━━━ Dataset records

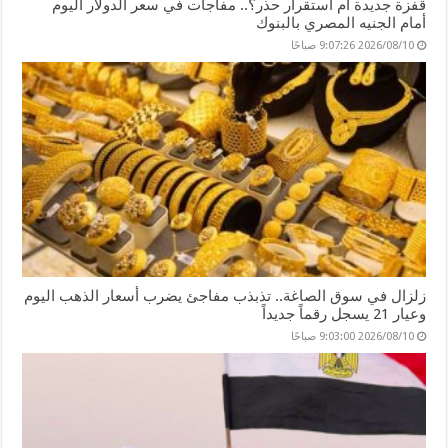
قفزة جديدة أم استقرار حذر؟.. مفاجآت في سعر الدولار اليوم
أمام الجنيه المصري بالبنوك
2026/08/10 9:07:26 صباحًا
زلزال في سوق الصاغة.. تذبذب مفاجئ يضرب أسعار الذهب اليوم
وعيار 21 يسجل رقماً جديداً
2026/08/10 9:03:00 صباحًا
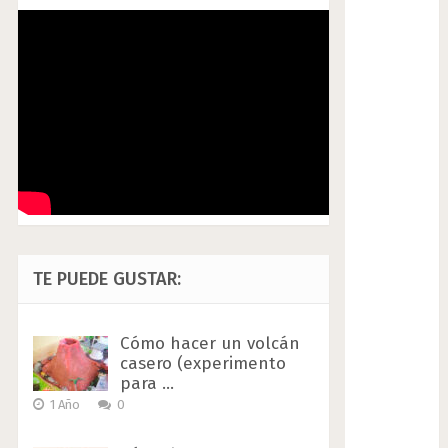
TE PUEDE GUSTAR:
Cómo hacer un volcán
casero (experimento
para …
1 Año
0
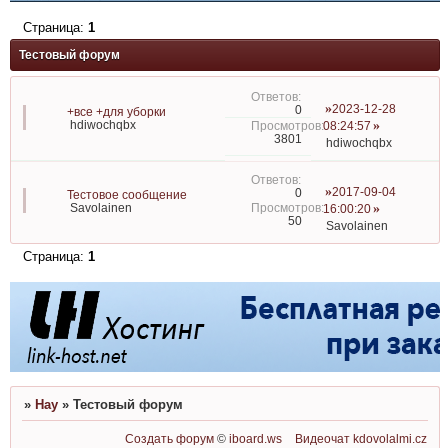
Страница:
1
Тестовый форум
2023-12-28
0
+все +для уборки
hdiwochqbx
08:24:57
3801
hdiwochqbx
2017-09-04
0
Тестовое сообщение
Savolainen
16:00:20
50
Savolainen
Страница:
1
»
Hay
»
Тестовый форум
Создать форум
©
iboard.ws
Видеочат
kdovolalmi.cz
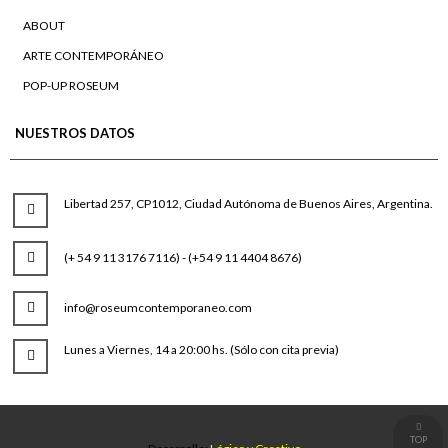
ABOUT
ARTE CONTEMPORÁNEO
POP-UP ROSEUM
NUESTROS DATOS
Libertad 257, CP1012, Ciudad Autónoma de Buenos Aires, Argentina.
(+ 54 9 11 3176 7116) - (+54 9 11 4404 8676)
info@roseumcontemporaneo.com
Lunes a Viernes, 14 a 20:00 hs. (Sólo con cita previa)
TOP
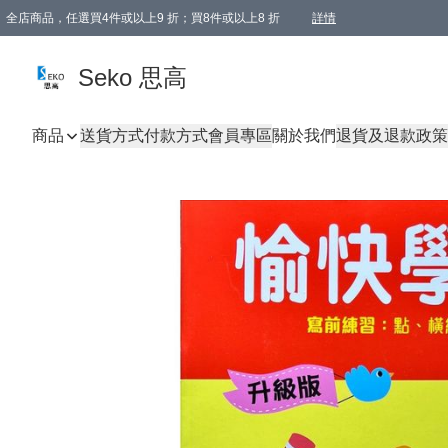
全店商品，任選買4件或以上9 折；買8件或以上8 折
詳情
新會員首次購物即享全單 95 折優惠！
購物滿198, 全單免運
Seko 思高
商品
送貨方式
付款方式
會員專區
關於我們
退貨及退款政策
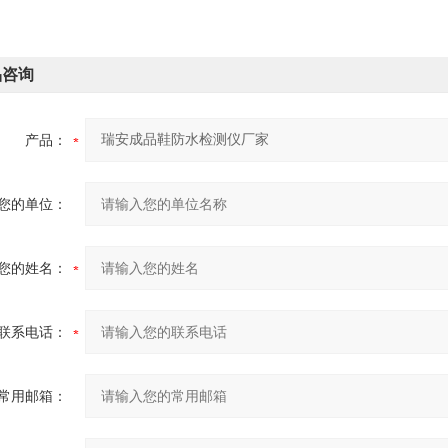
品咨询
产品：
您的单位：
您的姓名：
联系电话：
常用邮箱：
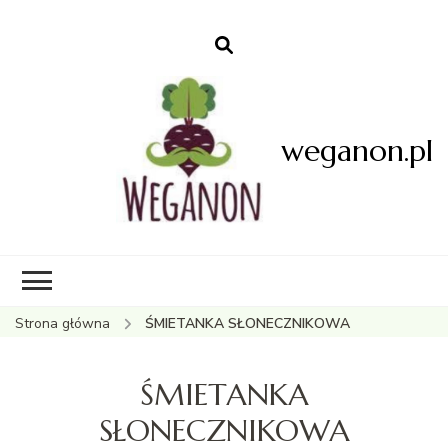
weganon.pl
Strona główna
ŚMIETANKA SŁONECZNIKOWA
ŚMIETANKA
SŁONECZNIKOWA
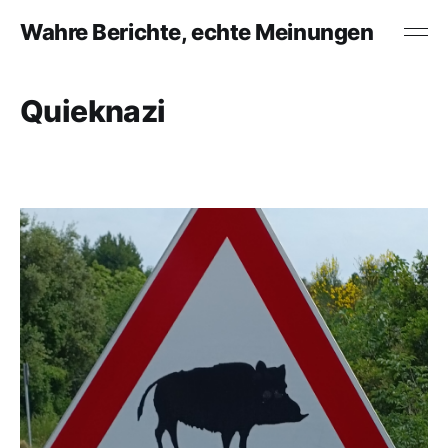
Wahre Berichte, echte Meinungen
Quieknazi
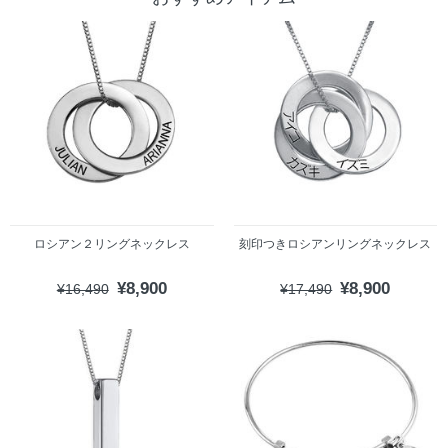
ロシアン２リングネックレス
刻印つきロシアンリングネックレス
¥8,900
¥8,900
¥16,490
¥17,490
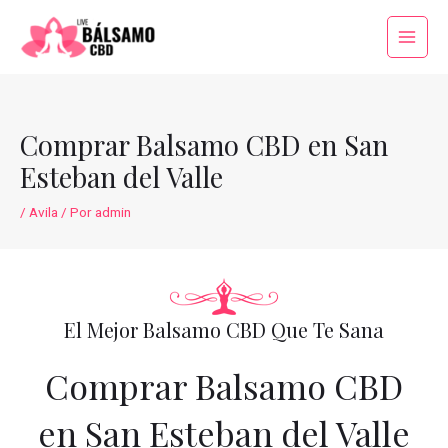
Ir
al
Main
contenido
Menu
Comprar Balsamo CBD en San
Esteban del Valle
/
Avila
/ Por
admin
El Mejor Balsamo CBD Que Te Sana
Comprar Balsamo CBD
en San Esteban del Valle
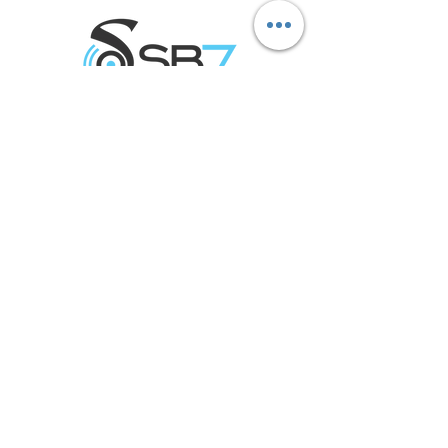
Marcas aliadas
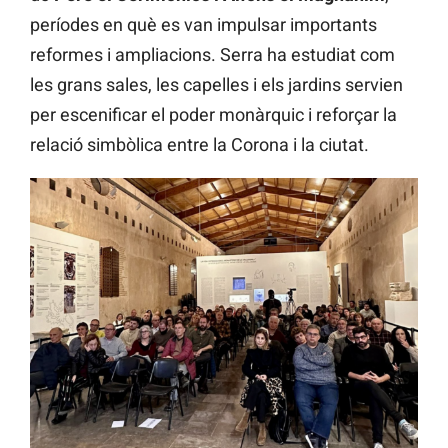
períodes en què es van impulsar importants
reformes i ampliacions. Serra ha estudiat com
les grans sales, les capelles i els jardins servien
per escenificar el poder monàrquic i reforçar la
relació simbòlica entre la Corona i la ciutat.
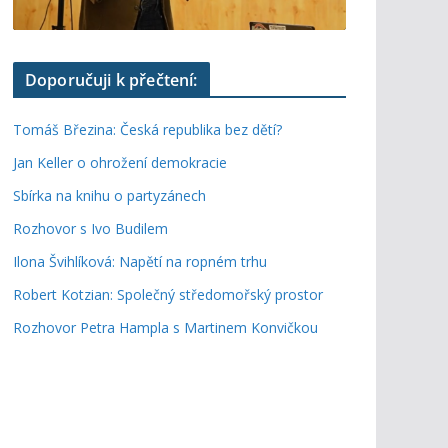
Doporučuji k přečtení:
Tomáš Březina: Česká republika bez dětí?
Jan Keller o ohrožení demokracie
Sbírka na knihu o partyzánech
Rozhovor s Ivo Budilem
Ilona Švihlíková: Napětí na ropném trhu
Robert Kotzian: Společný středomořský prostor
Rozhovor Petra Hampla s Martinem Konvičkou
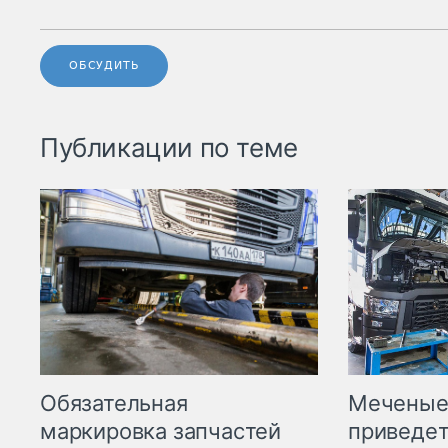
ОБСУДИТЬ
Публикации по теме
Меченые 
Обязательная
приведет
маркировка запчастей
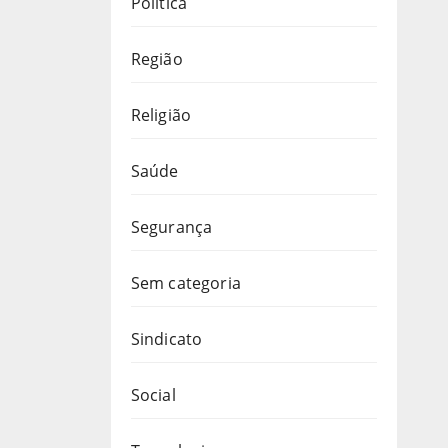
Política
Região
Religião
Saúde
Segurança
Sem categoria
Sindicato
Social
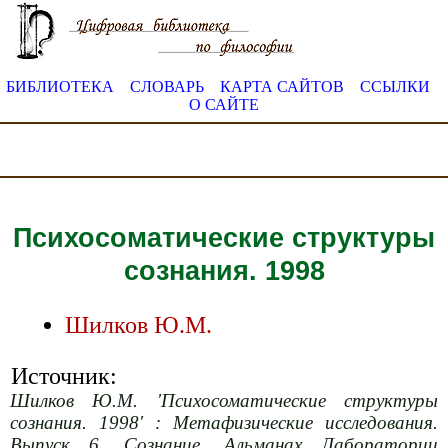
БИБЛИОТЕКА
СЛОВАРЬ
КАРТА САЙТОВ
ССЫЛКИ
О САЙТЕ
Психосоматические структуры
сознания. 1998
Шилков Ю.М.
Источник:
Шилков Ю.М. 'Психосоматические структуры
сознания. 1998' : Метафизические исследования.
Выпуск 6. Сознание. Альманах Лаборатории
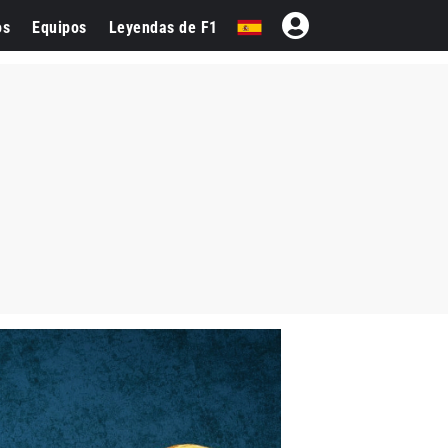
os
Equipos
Leyendas de F1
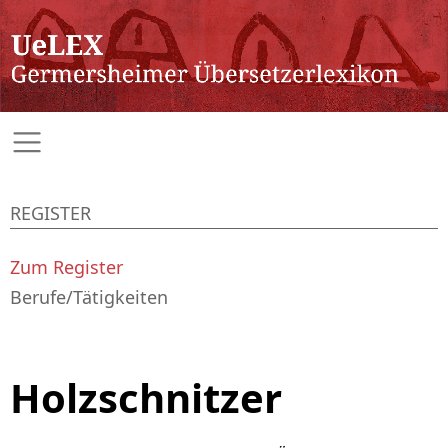
REGISTER
Zum Register
Berufe/Tätigkeiten
Holzschnitzer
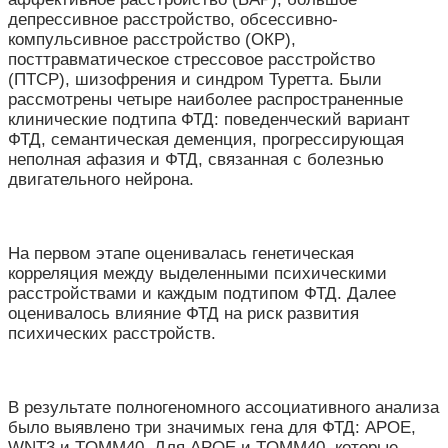
депрессивное расстройство, обсессивно-
компульсивное расстройство (ОКР),
посттравматическое стрессовое расстройство
(ПТСР), шизофрения и синдром Туретта. Были
рассмотрены четыре наиболее распространенные
клинические подтипа ФТД: поведенческий вариант
ФТД, семантическая деменция, прогрессирующая
неполная афазия и ФТД, связанная с болезнью
двигательного нейрона.
На первом этапе оценивалась генетическая
корреляция между выделенными психическими
расстройствами и каждым подтипом ФТД. Далее
оценивалось влияние ФТД на риск развития
психических расстройств.
В результате полногеномного ассоциативного анализа
было выявлено три значимых гена для ФТД: APOE,
WNT3 и TOMM40. Для APOE и TOMM40, которые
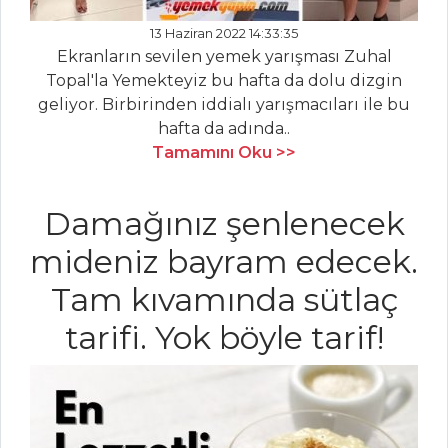
Zerdeçallı Ayran
13 Haziran 2022 14:33:35
Ekranların sevilen yemek yarışması Zuhal
İçecekler Tüm
Topal'la Yemekteyiz bu hafta da dolu dizgin
Tarifleri
geliyor. Birbirinden iddialı yarışmacıları ile bu
hafta da adında..
Tamamını Oku >>
SEBZE
YEMEKLERI
Damağınız şenlenecek
Fırında
mideniz bayram edecek.
Biberiyeli Patates
Karalahana
Tam kıvamında sütlaç
Kavurması
tarifi. Yok böyle tarif!
Marul Dolması
Sebze Yemekleri
Tüm Tarifleri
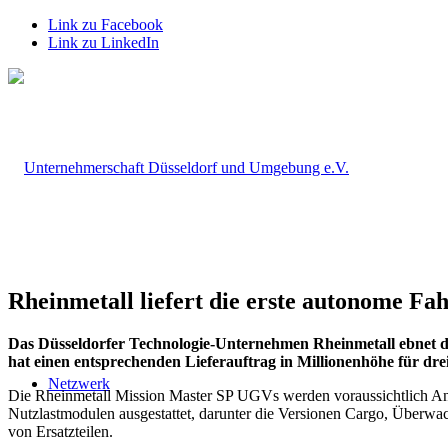
Link zu Facebook
Link zu LinkedIn
Rheinmetall liefert die erste autonome Fa
Das Düsseldorfer Technologie-Unternehmen Rheinmetall ebnet 
hat einen entsprechenden Lieferauftrag in Millionenhöhe für dre
Netzwerk
Die Rheinmetall Mission Master SP UGVs werden voraussichtlich Anf
Nutzlastmodulen ausgestattet, darunter die Versionen Cargo, Überwa
von Ersatzteilen.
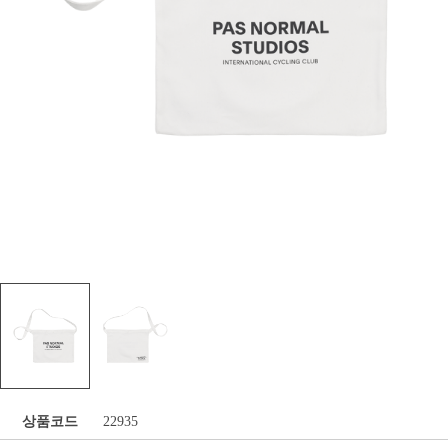
상품코드
22935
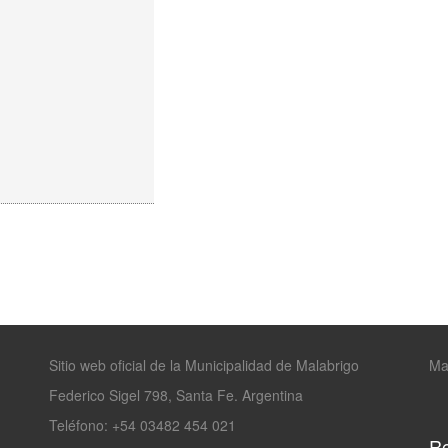
Sitio web oficial de la Municipalidad de Malabrigo
Ma
Federico Sigel 798, Santa Fe. Argentina
Teléfono: +54 03482 454 021
Re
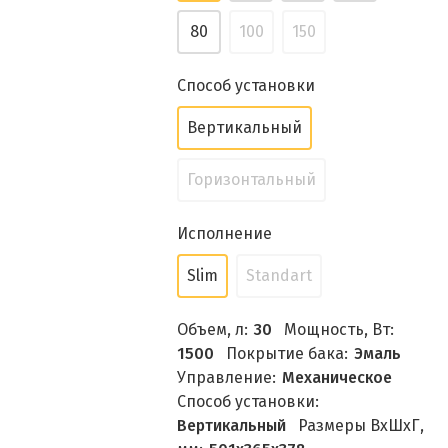
80
100
150
Способ установки
Вертикальный
Горизонтальный
Исполнение
Slim
Standart
Объем, л:
30
Мощность, Вт:
1500
Покрытие бака:
Эмаль
Управление:
Механическое
Способ установки:
Вертикальный
Размеры ВхШхГ,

━━━━━━

Every line of the data should be transcribed exactly. Omit the images.

قفزة جديدة أم استقرار حذر؟.. مفاجآت في سعر الدولار اليوم
أمام الجنيه المصري بالبنوك
2026/08/10 9:07:26 صباحًا
زلزال في سوق الصاغة.. تذبذب مفاجئ يضرب أسعار الذهب اليوم
وعيار 21 يسجل رقماً جديداً
2026/08/10 9:03:00 صباحًا
TE PUEDE GUSTAR:
Cómo hacer un volcán
casero (experimento
para …
1 Año
0
Страница:
1
Тестовый форум
2023-12-28
0
+все +для уборки
hdiwochqbx
08:24:57
3801
hdiwochqbx
2017-09-04
0
Тестовое сообщение
Savolainen
16:00:20
50
Savolainen
Страница:
1
»
Hay
»
Тестовый форум
Создать форум
©
iboard.ws
Видеочат
kdovolalmi.cz
ABOUT
ARTE CONTEMPORÁNEO
POP-UP ROSEUM
NUESTROS DATOS
Libertad 257, CP1012, Ciudad Autónoma de Buenos Aires, Argentina.
(+ 54 9 11 3176 7116) - (+54 9 11 4404 8676)
info@roseumcontemporaneo.com
Lunes a Viernes, 14 a 20:00 hs. (Sólo con cita previa)
TOP
全店商品，任選買4件或以上9 折；買8件或以上8 折
詳情
新會員首次購物即享全單 95 折優惠！
購物滿198, 全單免運
Seko 思高
商品
送貨方式
付款方式
會員專區
關於我們
退貨及退款政策
品咨询
产品：
您的单位：
您的姓名：
联系电话：
常用邮箱：
weganon.pl
Strona główna
ŚMIETANKA SŁONECZNIKOWA
ŚMIETANKA
SŁONECZNIKOWA
Wahre Berichte, echte Meinungen
Quieknazi
ロシアン２リングネックレス
刻印つきロシアンリングネックレス
¥8,900
¥8,900
¥16,490
¥17,490
Ir
al
Main
contenido
Menu
Comprar Balsamo CBD en San
Esteban del Valle
/
Avila
/ Por
admin
El Mejor Balsamo CBD Que Te Sana
Comprar Balsamo CBD
en San Esteban del Valle
Marcas aliadas
períodes en què es van impulsar importants
reformes i ampliacions. Serra ha estudiat com
les grans sales, les capelles i els jardins servien
per escenificar el poder monàrquic i reforçar la
relació simbòlica entre la Corona i la ciutat.
Doporučuji k přečtení:
Tomáš Březina: Česká republika bez dětí?
Jan Keller o ohrožení demokracie
Sbírka na knihu o partyzánech
Rozhovor s Ivo Budilem
Ilona Švihlíková: Napětí na ropném trhu
Robert Kotzian: Společný středomořský prostor
Rozhovor Petra Hampla s Martinem Konvičkou
ОБСУДИТЬ
Публикации по теме
Меченые 
Обязательная
приведет
маркировка запчастей
Política
Região
Religião
Saúde
Segurança
Sem categoria
Sindicato
Social
БИБЛИОТЕКА
СЛОВАРЬ
КАРТА САЙТОВ
ССЫЛКИ
О САЙТЕ
Психосоматические структуры
сознания. 1998
Шилков Ю.М.
Источник:
Шилков Ю.М. 'Психосоматические структуры
сознания. 1998' : Метафизические исследования.
Выпуск 6. Сознание. Альманах Лаборатории
os
Equipos
Leyendas de F1
REGISTER
Zum Register
Berufe/Tätigkeiten
Holzschnitzer
депрессивное расстройство, обсессивно-
компульсивное расстройство (ОКР),
посттравматическое стрессовое расстройство
(ПТСР), шизофрения и синдром Туретта. Были
рассмотрены четыре наиболее распространенные
клинические подтипа ФТД: поведенческий вариант
ФТД, семантическая деменция, прогрессирующая
неполная афазия и ФТД, связанная с болезнью
двигательного нейрона.
На первом этапе оценивалась генетическая
корреляция между выделенными психическими
расстройствами и каждым подтипом ФТД. Далее
оценивалось влияние ФТД на риск развития
психических расстройств.
В результате полногеномного ассоциативного анализа
было выявлено три значимых гена для ФТД: APOE,
WNT3 и TOMM40. Для APOE и TOMM40, которые
Zerdeçallı Ayran
13 Haziran 2022 14:33:35
Ekranların sevilen yemek yarışması Zuhal
İçecekler Tüm
Topal'la Yemekteyiz bu hafta da dolu dizgin
Tarifleri
geliyor. Birbirinden iddialı yarışmacıları ile bu
hafta da adında..
Tamamını Oku >>
SEBZE
YEMEKLERI
Damağınız şenlenecek
Fırında
mideniz bayram edecek.
Biberiyeli Patates
Karalahana
Tam kıvamında sütlaç
Kavurması
tarifi. Yok böyle tarif!
Marul Dolması
Sebze Yemekleri
Tüm Tarifleri
Link zu Facebook
Link zu LinkedIn
Rheinmetall liefert die erste autonome Fa
Das Düsseldorfer Technologie-Unternehmen Rheinmetall ebnet 
hat einen entsprechenden Lieferauftrag in Millionenhöhe für dre
Netzwerk
Die Rheinmetall Mission Master SP UGVs werden voraussichtlich Anf
Nutzlastmodulen ausgestattet, darunter die Versionen Cargo, Überwa
von Ersatzteilen.
상품코드
22935
Sitio web oficial de la Municipalidad de Malabrigo
Ma
Federico Sigel 798, Santa Fe. Argentina
Teléfono: +54 03482 454 021
Re
80
100
150
Способ установки
Вертикальный
Горизонтальный
Исполнение
Slim
Standart
Объем, л:
30
Мощность, Вт:
1500
Покрытие бака:
Эмаль
Управление:
Механическое
Способ установки:
Вертикальный
Размеры ВхШхГ,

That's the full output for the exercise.